Earlier, marketers complained that there was never any data to back up their targeting efforts. They either approached the process ad hoc or used surveys (market research) to collect data from the market in an effort to make the process as scientific as possible. In fact, today, in the age of big data, surveys are more common than before. What has eased the process is the abundance of data available to us, thanks to the internet and our mobile phones, and the advent of technology and data analytics tools to make sense of all that data.
From the 1950s, consumer behaviour — which is the study of why people buy things and how they choose what to buy — has become an essential driver of marketing thought. Theories in buyer behaviour have become prominent, leading to models on buyer decision-making processes. And, engaging the customer during his or her decision-making has become as important as reaching the final sale. This need to understand buyer decision-making has led many marketers to borrow their learning from qualitative consumer research.
Today, due to its personal nature, Social Media and social analytics tools have pushed aside qualitative consumer research. However, the need for buyer personas has grown to improve consumer targeting. In fact, it’s rather handy for social media marketing. Social Media offers instantly visible conversations between users, responses to surveys, and engagement in marketing campaigns from which insights can be garnered in real-time. These insights, when processed through sophisticated social analytics tools, provide marketers rich intelligence on social media users as consumers.
This research-based intelligence helps marketers create real-life-like buyer personas. These personas, in turn, help marketers gain a better understating of their consumers through the entire consumer-brand relationship journey. They also improve targeting during marketing campaigns, while saving time and money. However, considering the various social media platforms consumers use and engage with during a day or a month, the process can be complex.
Embedding personalized messages to reach consumers, engaging them and influencing them across their spectrum of social media platforms, require creating not one but multiple buyer personas. That’s because
(a) each social media platform has its own characteristics of design and use which encourage specific user behaviour, and ;
(b) consumers select and prioritize the use of their social media platforms according to their own experiences and persona.
In other words, although the term ‘Social Media’ is used in a hasty manner; consumers use, experiment with and experience various social media platforms distinctively. Their experiences of the brands marketed to them on each social media platform are different. For marketers, this entails creating personalized brand messages which attract the attention of their consumers, engage them meaningfully, move them forward in the buyer decision-making process towards a sale, and retain their loyalty through individual social media platforms.

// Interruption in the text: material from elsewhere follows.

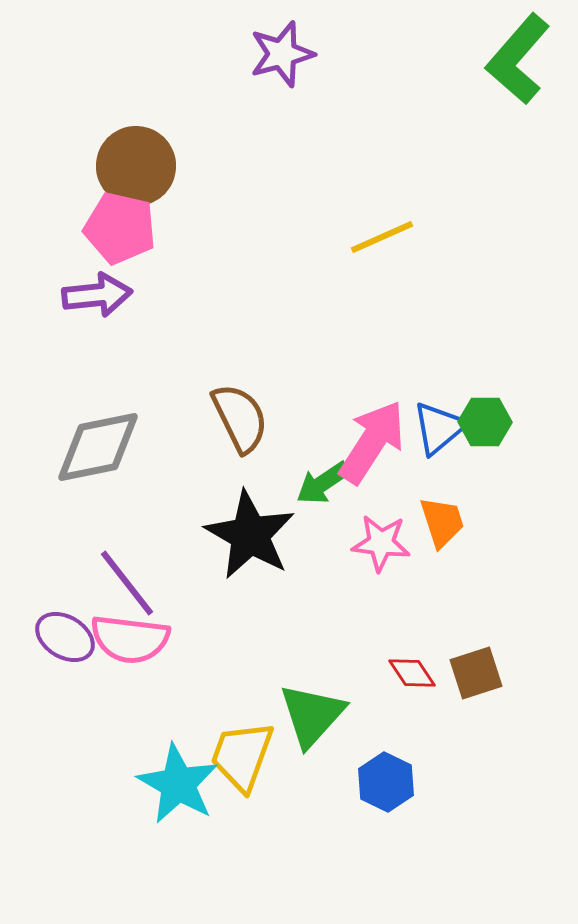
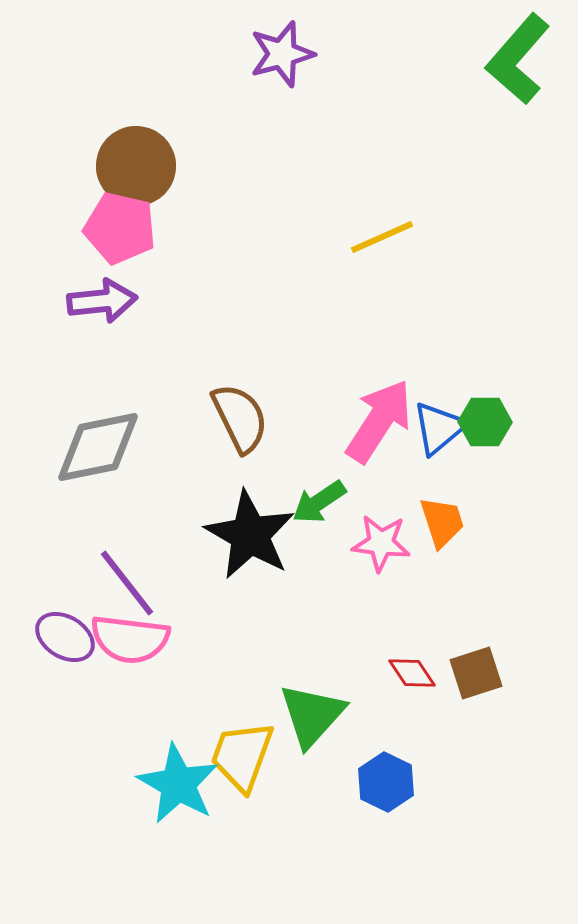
purple arrow: moved 5 px right, 6 px down
pink arrow: moved 7 px right, 21 px up
green arrow: moved 4 px left, 19 px down
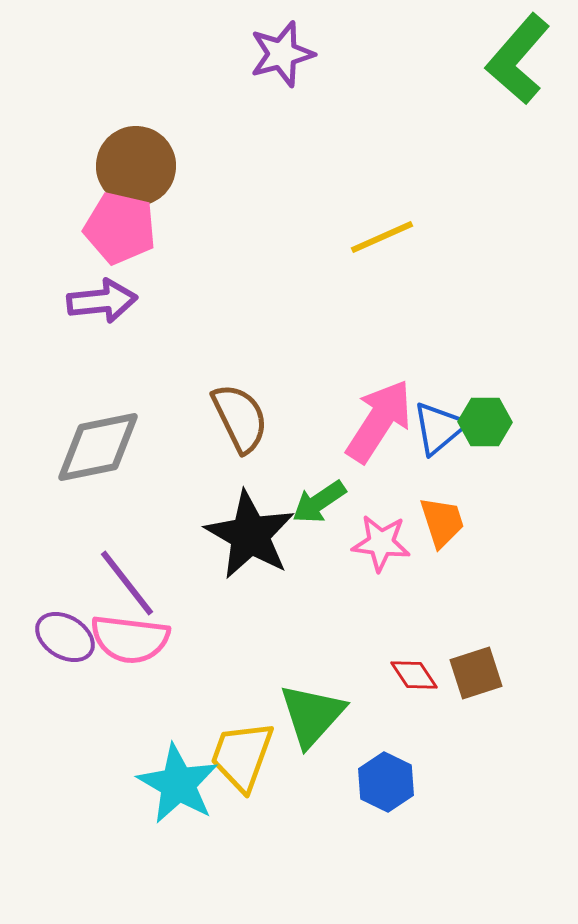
red diamond: moved 2 px right, 2 px down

For instance, social media users are likely to use Facebook and Instagram for social interaction and to stay connected with friends and family but YouTube and Pinterest for personal viewing, entertainment, and recreation. Twitter is likely to be appreciated for its instant broadcast to the world. Consumer responses to advertising messages also differ.
These are a few examples of how consumers may engage with specific social media platforms. Thereby prompting marketers to invest in research and seek out ways to reach out to consumers when they are most receptive to receiving brand messages. It means factoring in consumer social media behaviour in their buyer persona descriptions and narratives. It requires well-thought-out individual strategies customized to consumer experiences and preferences with individual social media platforms. Needless to say, it means much thought about designing buyer personas.